Ein Kredit mit Folgen für die Glaubwürdigkeit: Bundespräsident Wulff musste sich ernsten Vorwürfen in Sachen Integrität und Amtsführung stellen. Zwar räumte er Versäumnisse ein, doch seine Stellungnahme festigte seine Position in der Öffentlichkeit keineswegs. Gelten für den Bundespräsidenten strengere moralische Regeln als für den Normalbürger?
Berg, Sie denken immer noch zu einfach und zu negativ über unsere schöne "große Freiheit Nr.7" (Ihr Sprachgebrauch).
Eigentlich ist es doch egal, wann die Medien bohren- ob zu Anfang oder mittendrin. Dilettanten und Lügner werden "so ausgemacht".
Apropo "Kanditaten", z.B. einer wie Jauch als Kanditatenschreck, wehrt sich sofort, wenn allzu privates über Ihn auspaldowert wird und der ist kein Jurist wie Wulff!!!
Die Medien, z.B. BILD, ist dem Staat zu nix verpflichtet! Schließlich steht es bei dieser Zeitung ja seit Generationen täglich auf deren Titelblatt : Unabhängig-Überparteilich- oder so ähnlich...
Beim "Neuen Deutschland" leider im Gegenteil ;)
Genauer betrachtet hat Wulff das Amt nicht beschädigt.
Wulff hat seinen Politikerkollegen, seiner Partei, seiner Familie und
am allermeisten sich selber beschädigt.
Der Regierung anscheinend nicht, denn unsere Kanzlerin steht noch zu Ihm- nicht hinter Ihm; außerdem schätzt Frau Merkel ja nur seine Arbeit ;)

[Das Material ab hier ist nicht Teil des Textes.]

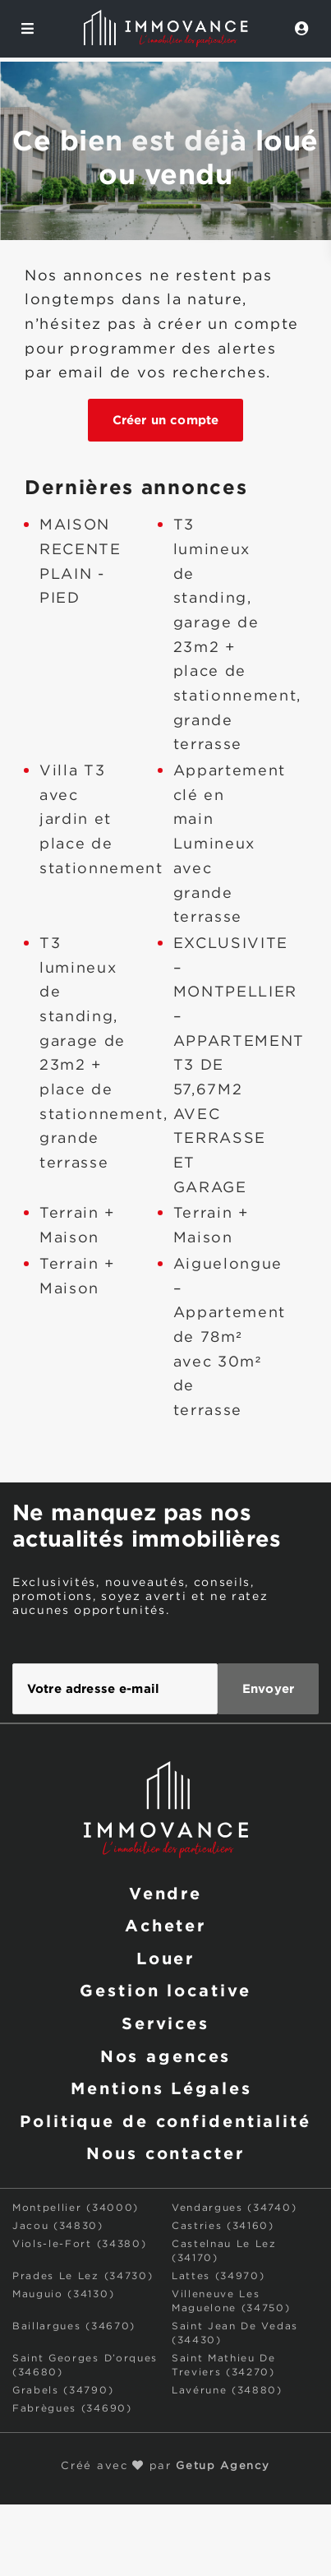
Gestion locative (165, 1990)
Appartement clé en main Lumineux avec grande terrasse (229, 844)
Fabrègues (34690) (72, 2408)
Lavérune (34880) (227, 2390)
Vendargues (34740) (234, 2208)
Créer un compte (165, 420)
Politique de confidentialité (165, 2120)
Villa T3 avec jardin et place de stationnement (101, 820)
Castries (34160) (223, 2226)
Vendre (165, 1893)
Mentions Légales (161, 2088)
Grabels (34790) (62, 2390)
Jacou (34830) (57, 2226)
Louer (165, 1958)
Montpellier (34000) (75, 2208)
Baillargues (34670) (74, 2326)
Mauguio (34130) (63, 2294)
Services (165, 2023)
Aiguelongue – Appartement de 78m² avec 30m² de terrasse (229, 1337)
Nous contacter (165, 2153)
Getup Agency (222, 2466)
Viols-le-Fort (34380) (79, 2244)
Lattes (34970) (218, 2276)
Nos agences (166, 2055)
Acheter (165, 1925)
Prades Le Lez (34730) (82, 2276)
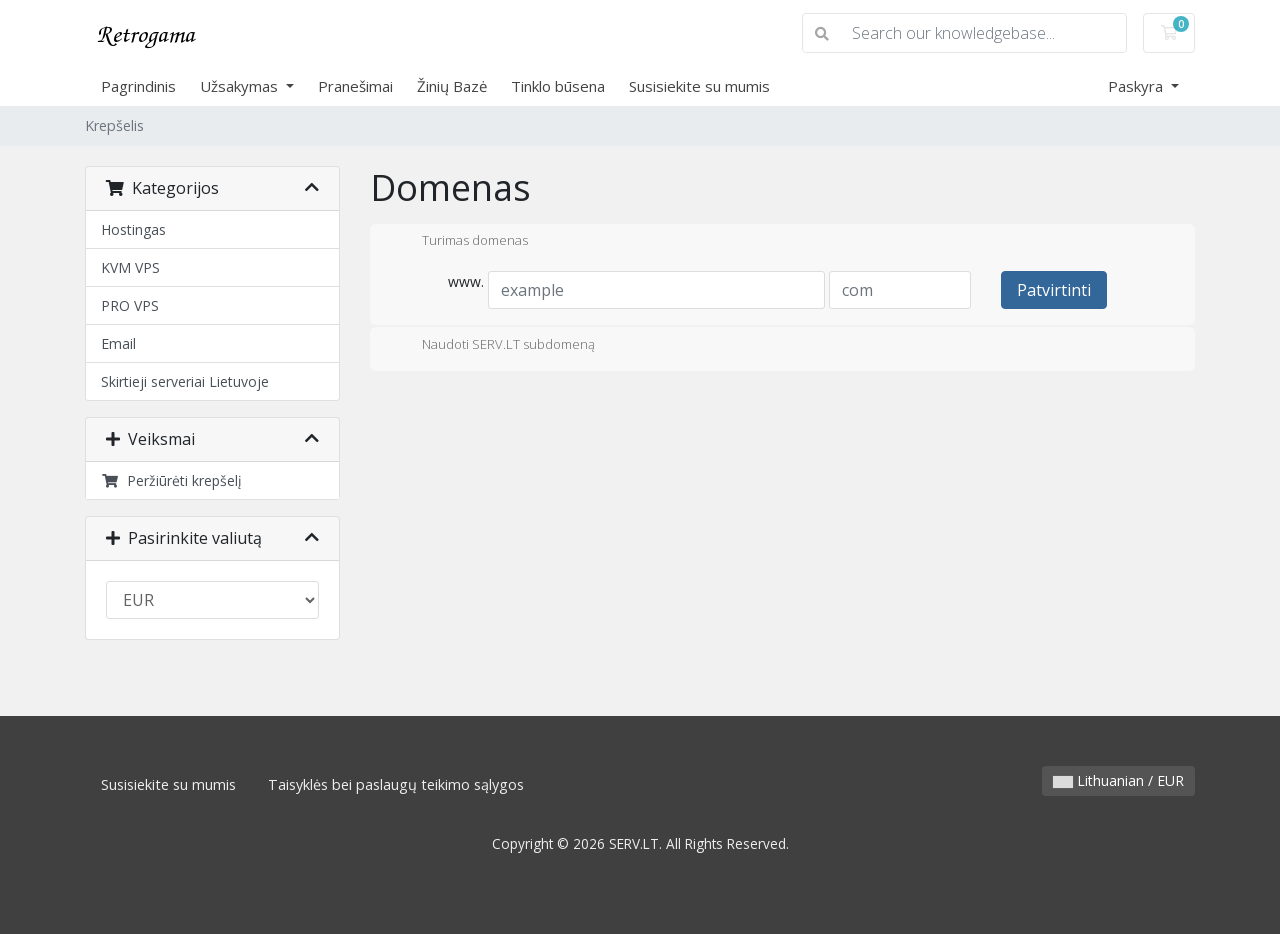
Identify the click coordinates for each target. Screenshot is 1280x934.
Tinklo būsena (558, 86)
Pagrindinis (138, 86)
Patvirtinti (1054, 290)
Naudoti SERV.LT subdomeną (492, 346)
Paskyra (1137, 86)
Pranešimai (355, 86)
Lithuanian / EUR (1118, 780)
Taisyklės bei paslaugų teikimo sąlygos (396, 784)
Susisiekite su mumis (699, 86)
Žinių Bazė (452, 86)
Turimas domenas (459, 242)
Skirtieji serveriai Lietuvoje (185, 381)
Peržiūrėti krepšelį (171, 480)
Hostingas (133, 229)
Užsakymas (241, 86)
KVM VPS (130, 267)
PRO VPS (130, 305)
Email (118, 343)
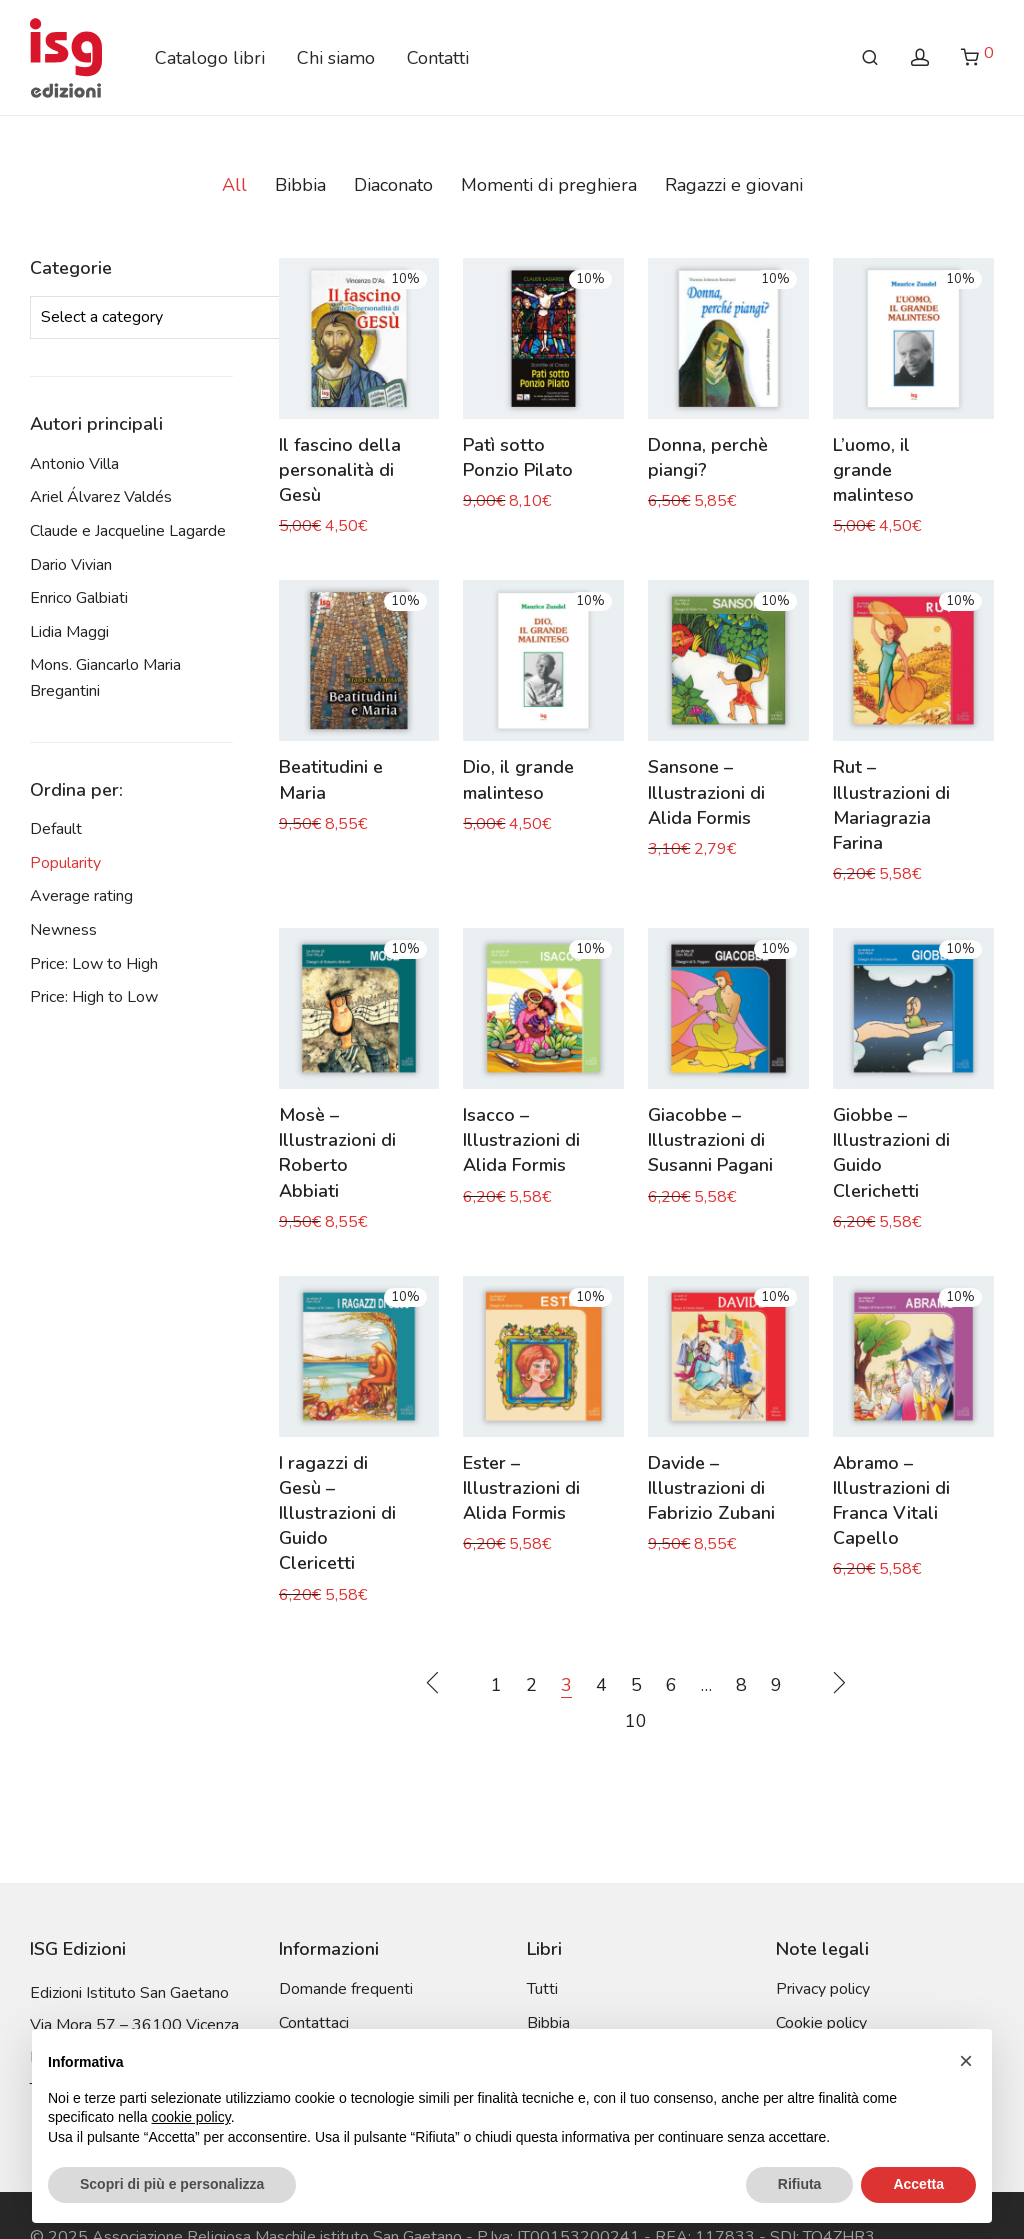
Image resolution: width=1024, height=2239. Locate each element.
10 (636, 1721)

Jeder, ob Politiker oder andere in der Öffentlichkeit, steht ständig in der Gefahr aufs Korn genommen zu werden, das ist diesem Personenkreis auch bewußt. Da brauch es keine "Erklärung" zur einer Bereitschaft. Wenn ich mich für die Öffentlichkeit entscheide bin ich mir doch dessen bewußt, dass die Presse sich für meine "Geschichten" interessiert. Das war schon immer so, das wird auch in Zukunft so sein. Dabei ist es egal ob es sich um ein Bobbycar, einen Puffbesuch oder um eine nette Party mit historischen Uniformen handelt. Kommt es dann heraus macht der Charakter den Umgang mit der Situation aus. Wenn ich dann versuche so etwas zu relativieren und auszusitzen, dann fühlt sich die Presse heraus gefordert und dann kommt es zu dieser gerade anzuschauenden Schmierenkomödie.
Und jetzt die Frage, wer trägt die Verantwortung für den Verlauf?
Sie lobt auch ganz besonders seine "Transparenz":
Kanzlerin steht zu Wulff: Merkel lobt
Obwohl es sich dabei um einen Schreibfehler handeln könnte, vielleicht meint sie ja auch Penetranz? ;-))
Zur "großen Freiheit Nr. 7", zur Reisefreiheit, zur Meinungsfreiheit, zur Freiheit der Persönichkeit könnte ich nur schadenfroh und mitleidig in mich hinein lächeln. So sieht es also im Politikbetrieb der Bundesrepublik aus: Schnüffeln, Spitzeln, Bohren, Denunzieren, Anschwärzen, Schwindeln, Kontrollieren, Akten anlegen, Ausbaldoweren, Schadenfreude (Versteckte Kamera!). Nee, zu negativ denke ich nicht darüber. Eher: es erwischt eben jeden.
Zu Ihm stehen ist die vorsichtigere und wahrscheinlich sicherste Variante für Angela.
Biß`chen bekommt die Dame auch ab. So wie Glosen`s Micha.
Vor Ihm stehen ist die riskanteste Variante.
Da gibt es volles Rohr. So wie beim Bayerneddi.
Hinter Ihm stehen ist für sie die "sauberste" Variante.
Sieht aber optisch nicht so gut aus. Und Franki-Boy ging baden.